Wednesday, March 5, 2014

White As Snow

A little over a week ago, my husband and I returned from a getaway to Stowe, Vermont. I was enthralled by the quaint little town, the charming Inn where we cozied up by the fireplace, and the beautiful snow-covered mountains. My soul needed a breath of cold, quiet air. :) One afternoon, I walked down to the empty living area in front of the big bay windows. And I cried. I've seen snow before. But I'd never seen snow this beautiful. It wasn't the slushy, mud-and-grass precipitation that I'm accustomed to here in the south. This was a piercing white snowy wonderland. I watched as tiny little flakes fell down to the earth and a lump formed in my throat. It was like the Lord was whispering to me, "Quit worrying over the past. It's covered."


I love that snow falls gently. 

My spirit needs a tender touch when all is still. Far too often I let the noise of the world and the muck and mire of life steal my peace and my joy. And I suffer for it.

God speaks through everything, and I love that He chooses to work in silence as He blankets the ground with snow. There is no loud banging of thunder, no flashes of lightening, just silence as He quietly and gently covers the cold, hard ground with white. Boy, that's my story! How many times have I been too hardhearted to let Christ do a work in my life? How many times have I rebelled? Been unwilling? Mean-spirited? How many times have I refused to surrender and allow my spirit to be covered in white? Too many.

In Isaiah chapter 1, verse 18, God says, "Come now, and let us reason together, saith the Lord: though your sins be as scarlet, they shall be as white as snow; though they be red like crimson, they shall be as wool."

Below all that beautiful snow was wet mud, dead grass, and rough rocks. Nothing that would elicit a gasp of awe from me. But as I looked at the beautiful picture in front of my eyes, I couldn't see any of the less-than-pretty things because it was all covered in sparkling white, powdery snow. A pretty good picture of my human nature and selfish tendencies all washed away by the fresh touch of Jesus Christ.  I hope I never forget that...

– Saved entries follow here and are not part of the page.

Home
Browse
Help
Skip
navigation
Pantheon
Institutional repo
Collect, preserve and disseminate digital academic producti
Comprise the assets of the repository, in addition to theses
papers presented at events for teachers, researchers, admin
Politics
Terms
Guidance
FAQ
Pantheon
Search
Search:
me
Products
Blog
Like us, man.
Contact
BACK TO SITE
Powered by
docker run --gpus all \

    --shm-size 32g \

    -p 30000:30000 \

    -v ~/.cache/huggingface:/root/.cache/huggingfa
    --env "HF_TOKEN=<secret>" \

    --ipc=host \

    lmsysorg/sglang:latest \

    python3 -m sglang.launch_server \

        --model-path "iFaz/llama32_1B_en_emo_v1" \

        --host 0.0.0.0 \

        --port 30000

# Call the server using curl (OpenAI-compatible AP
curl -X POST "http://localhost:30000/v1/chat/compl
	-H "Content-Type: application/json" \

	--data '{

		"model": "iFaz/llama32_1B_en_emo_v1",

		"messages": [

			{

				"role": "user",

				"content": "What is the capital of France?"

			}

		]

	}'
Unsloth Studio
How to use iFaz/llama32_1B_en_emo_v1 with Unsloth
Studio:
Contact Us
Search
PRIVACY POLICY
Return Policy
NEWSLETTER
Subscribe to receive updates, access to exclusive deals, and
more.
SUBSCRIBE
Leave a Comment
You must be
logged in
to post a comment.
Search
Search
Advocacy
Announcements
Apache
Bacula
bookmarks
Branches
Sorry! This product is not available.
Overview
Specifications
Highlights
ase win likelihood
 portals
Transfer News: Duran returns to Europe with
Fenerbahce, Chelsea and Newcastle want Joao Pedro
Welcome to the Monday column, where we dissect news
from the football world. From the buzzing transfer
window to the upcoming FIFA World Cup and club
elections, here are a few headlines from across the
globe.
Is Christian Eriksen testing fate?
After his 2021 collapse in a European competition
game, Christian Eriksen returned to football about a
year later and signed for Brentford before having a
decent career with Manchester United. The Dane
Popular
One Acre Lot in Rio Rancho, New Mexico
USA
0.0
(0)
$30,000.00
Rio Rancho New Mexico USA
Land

There are days when the enemy attacks and steals my joy. There are moments when he viciously reminds me of all the mistakes I have made in my life, big and small. So today, if you are feeling assaulted by Satan, or if you are ready to be made white as snow, take joy in knowing that we have a God who delights in quieting us with His love, and rejoices in covering us with His blood. There is peace and there is life in walking in the snowy-white path of His forgiveness and holiness.